#### [DATA SUPPLIED]
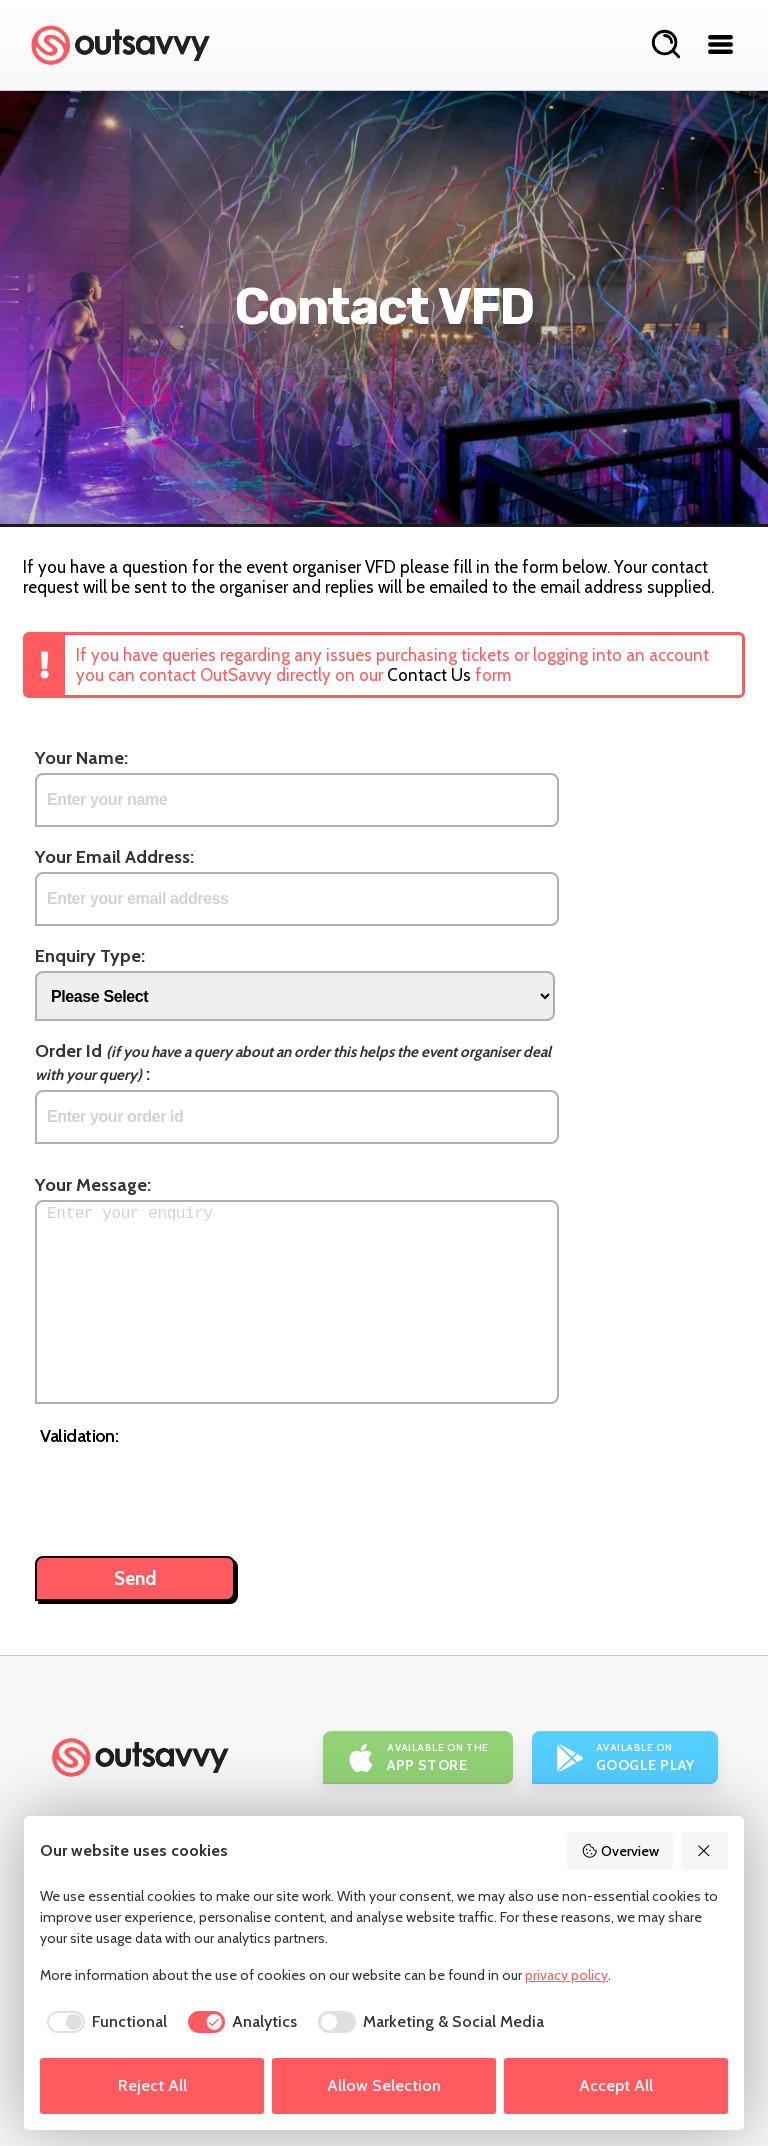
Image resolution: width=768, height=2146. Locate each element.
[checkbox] (103, 2022)
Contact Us (429, 675)
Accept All (616, 2085)
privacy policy (566, 1975)
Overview (620, 1851)
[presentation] (192, 1491)
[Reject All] (705, 1851)
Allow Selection (384, 2085)
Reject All (152, 2085)
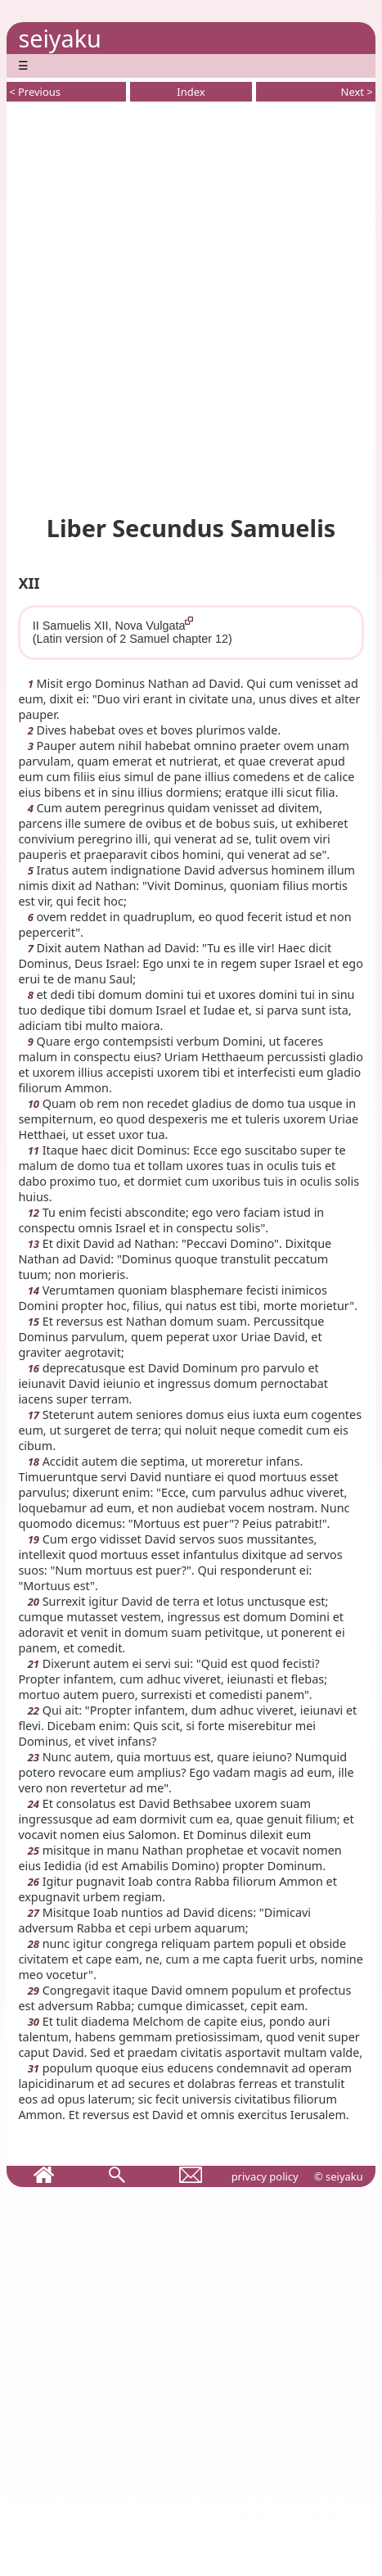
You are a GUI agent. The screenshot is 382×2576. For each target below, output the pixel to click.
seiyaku (59, 38)
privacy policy (265, 2176)
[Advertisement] (191, 305)
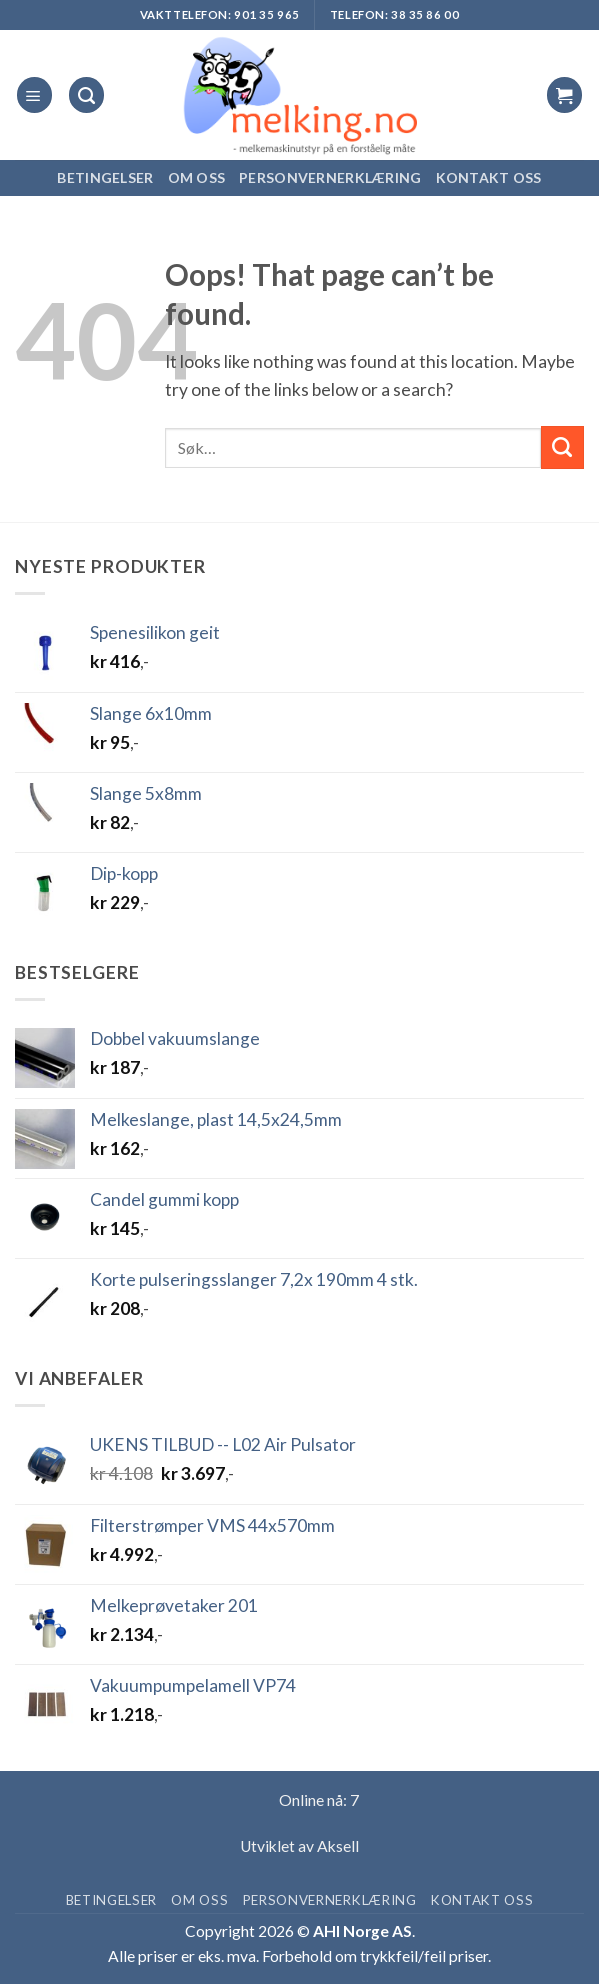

#### [ACTIVITY]
How many of the lines above contain the word "each"? Only the number should be given.

#### [RESPONSE FOR THIS EXERCISE]
2